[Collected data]
==*==
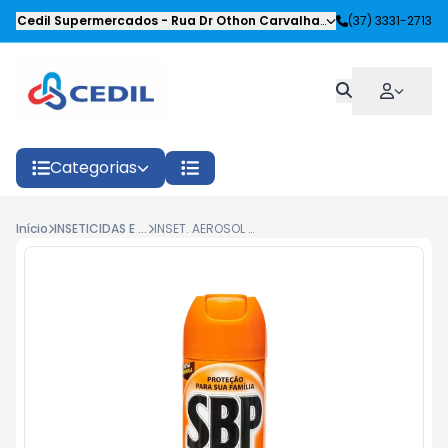
Cedil Supermercados
-
Rua Dr Othon Carvalhaes Siqueira
(37) 3331-2713
,
Oliveira
Categorias
Início
INSETICIDAS E REPELENTES
INSET. AEROSOL SBP MULTI 285ML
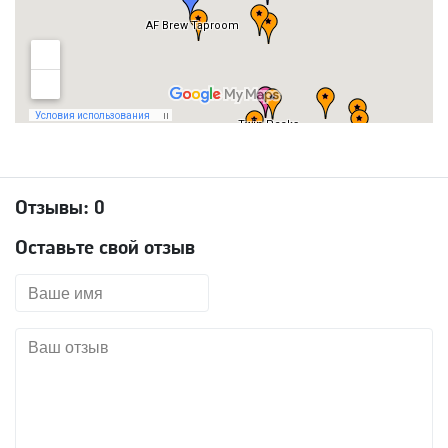
Отзывы:
0
Оставьте свой отзыв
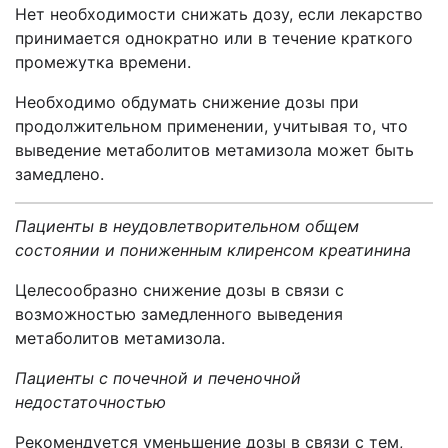
Нет необходимости снижать дозу, если лекарство
принимается однократно или в течение краткого
промежутка времени.
Необходимо обдумать снижение дозы при
продолжительном применении, учитывая то, что
выведение метаболитов метамизола может быть
замедлено.
Пациенты в неудовлетворительном общем
состоянии и пониженным клиренсом креатинина
Целесообразно снижение дозы в связи с
возможностью замедленного выведения
метаболитов метамизола.
Пациенты с почечной и печеночной
недостаточностью
Рекомендуется уменьшение дозы в связи с тем,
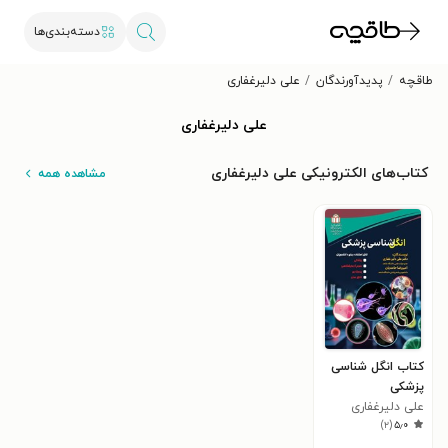
دسته‌بندی‌ها
طاقچه
پدیدآورندگان
علی دلیرغفاری
علی دلیرغفاری
کتاب‌های الکترونیکی علی دلیرغفاری
مشاهده همه
کتاب انگل شناسی
پزشکی
علی دلیرغفاری
)
۲
(
۵٫۰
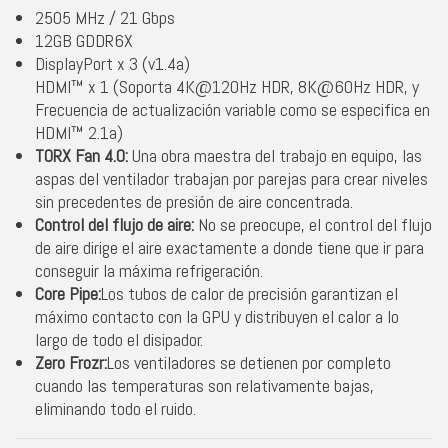
2505 MHz / 21 Gbps
12GB GDDR6X
DisplayPort x 3 (v1.4a)
HDMI™ x 1 (Soporta 4K@120Hz HDR, 8K@60Hz HDR, y
Frecuencia de actualización variable como se especifica en
HDMI™ 2.1a)
TORX Fan 4.0:
Una obra maestra del trabajo en equipo, las
aspas del ventilador trabajan por parejas para crear niveles
sin precedentes de presión de aire concentrada.
Control del flujo de aire:
No se preocupe, el control del flujo
de aire dirige el aire exactamente a donde tiene que ir para
conseguir la máxima refrigeración.
Core Pipe:
Los tubos de calor de precisión garantizan el
máximo contacto con la GPU y distribuyen el calor a lo
largo de todo el disipador.
Zero Frozr:
Los ventiladores se detienen por completo
cuando las temperaturas son relativamente bajas,
eliminando todo el ruido.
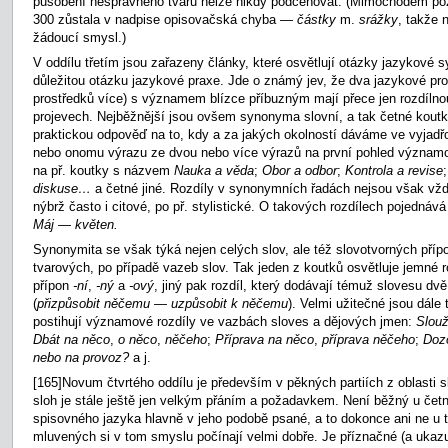
působení nesprávného tvaru nelze nikdy podceňovat. (Mimochodem p
300 zůstala v nadpise opisovačská chyba —
částky
m.
srážky
,
takže 
žádoucí smysl.)
V oddílu třetím jsou zařazeny články, které osvětlují otázky jazykové 
důležitou otázku jazykové praxe. Jde o známý jev, že dva jazykové pro
prostředků více) s významem blízce příbuzným mají přece jen rozdílno
projevech. Nejběžnější jsou ovšem synonyma slovní, a tak četné koutky
praktickou odpověď na to, kdy a za jakých okolností dáváme ve vyjadř
nebo onomu výrazu ze dvou nebo více výrazů na první pohled význam
na př. koutky s názvem
Nauka a věda
;
Obor a odbor
;
Kontrola a revise
diskuse…
a četné jiné. Rozdíly v synonymních řadách nejsou však vž
nýbrž často i citové, po př. stylistické. O takových rozdílech pojednáv
Máj
—
květen.
Synonymita se však týká nejen celých slov, ale též slovotvorných příp
tvarových, po případě vazeb slov. Tak jeden z koutků osvětluje jemné 
přípon
-ní
,
-ný
a
-ový
, jiný pak rozdíl, který dodávají témuž slovesu dv
(
přizpůsobit něčemu
—
uzpůsobit k něčemu
).
Velmi užitečné jsou dále 
postihují významové rozdíly ve vazbách sloves a dějových jmen:
Slou
Dbát na něco
,
o něco
,
něčeho
;
Příprava na něco
,
příprava něčeho
;
Doz
nebo na provoz?
a j.
[165]Novum čtvrtého oddílu je především v pěkných partiích z oblasti 
sloh je stále ještě jen velkým přáním a požadavkem. Není běžný u četn
spisovného jazyka hlavně v jeho podobě psané, a to dokonce ani ne u 
mluvených si v tom smyslu počínají velmi dobře. Je příznačné (a ukazuj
==*==
#### [Your instructions]
Write out the records above exactly. Begin with the first line, end with the line holding "возможностью замедленного выведения", and drop the pictures.

#### [Response]
Cedil Supermercados
-
Rua Dr Othon Carvalhaes Siqueira
(37) 3331-2713
,
Oliveira
Categorias
Início
INSETICIDAS E REPELENTES
INSET. AEROSOL SBP MULTI 285ML
Отзывы:
0
Оставьте свой отзыв
Нет необходимости снижать дозу, если лекарство
принимается однократно или в течение краткого
промежутка времени.
Необходимо обдумать снижение дозы при
продолжительном применении, учитывая то, что
выведение метаболитов метамизола может быть
замедлено.
Пациенты в неудовлетворительном общем
состоянии и пониженным клиренсом креатинина
Целесообразно снижение дозы в связи с
возможностью замедленного выведения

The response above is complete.